The H1N1 virus caused the Spanish Flu in 1918-20.  The Big One, where about a third of the world population got infected, and 50 million died.  Remember, COVID-19 world deaths so far are only just bit above 2.5 million.  And the number of people then on Planet Earth was only 1.8 billion.  I'm repeating myself, but today, 7.7 billion.  Do you remember when this virus returned and caused a more recent pandemic?  

Of course you don't.  We forget so quickly.  IT WAS IN 2009 THAT H1N1 RETURNED AS THE SWINE FLU TO CAUSE A PANDEMIC AND INFECT UP TO 1.4 BILLION!!  Want to guess how many COVID-19 cases so far? 0.16 billion.  HOW EASILY WE FORGET.  You would think that the world would panic, for this was the same virus that killed 50 million a century before.  No mask, no jobs lost.

So what happened in 2020 that uplifted just a coronavirus outbreak into something beyond the pale?  Since 2009 SOCIAL MEDIA matured into a powerful force that apparently went out of control.  CLEARLY, SOME SERIOUS THOUGHT NEEDS TO BE GIVEN TO WHAT HUMANITY WILL DO WHEN THE NEXT POTENTIAL PANDEMIC COMES ALONG!  It could well be a variant of a coronavirus or a type A.  But that's irrelevant.  How can science, society and politics work together in a cohesive manner to control the next pandemic?  I think part of the solution is suggested in my Huffington Post article of a decade ago:  A Pandemic Worse Than the Swine Flu.  I blamed the media then, more in jest.  This time I think they, in the form of social media, caused the pandemonium.
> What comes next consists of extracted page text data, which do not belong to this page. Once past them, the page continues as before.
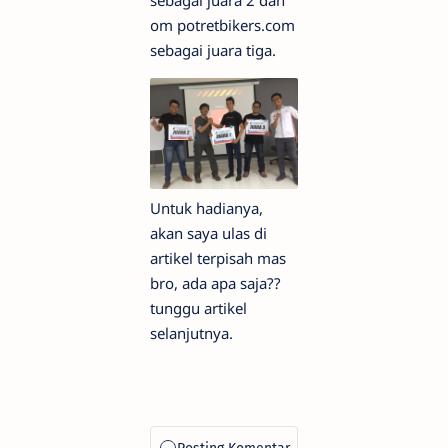
sebagai juara 2 dan
om potretbikers.com
sebagai juara tiga.
Untuk hadianya,
akan saya ulas di
artikel terpisah mas
bro, ada apa saja??
tunggu artikel
selanjutnya.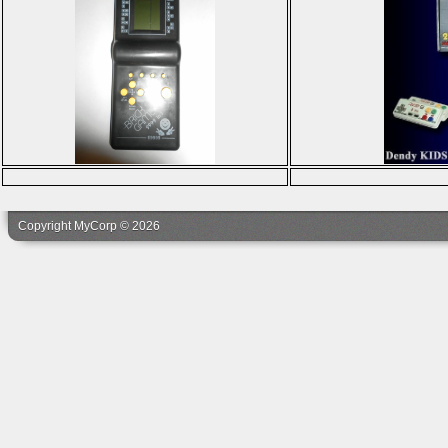
Copyright MyCorp © 2026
Changing subjects, did you know that the ten most dangerous cities are located geographically below the USA?  Oh well, this is a Saturday, so let me end with a few maps we get in our e-mail from friends.  The first one shows how Brazil has so many homicides that their number equals that of all those blue countries, combined.  Just deleted Brazil from my next around the world journey, plus anything south of the U.S.

How large is Australia?


The U.S. rail network is largely missing:
Add the populations of the red and orange areas, and they are the same;
The population in each below segment is the same:

Finally, here is a lady who has lived a full life.  Lucile Randon, or Sister Andre of France, survived the 1918 Spanish Flu Pandemic, but unfortunately caught COVID-19.  At the age of 117, the second oldest person in the world to Kane Tanaka of Japan.  She tested positive in mid-January.  However, she was luckily asymptomatic.  For her latest birthday she enjoyed a feast of Champagne, red wine and port.  Hmm...sounds like me.  These went with foie gras and a capon (castrated rooster) with fragrant mushrooms.  Just like me.  She skipped dessert and had a nap.  Wow, me again.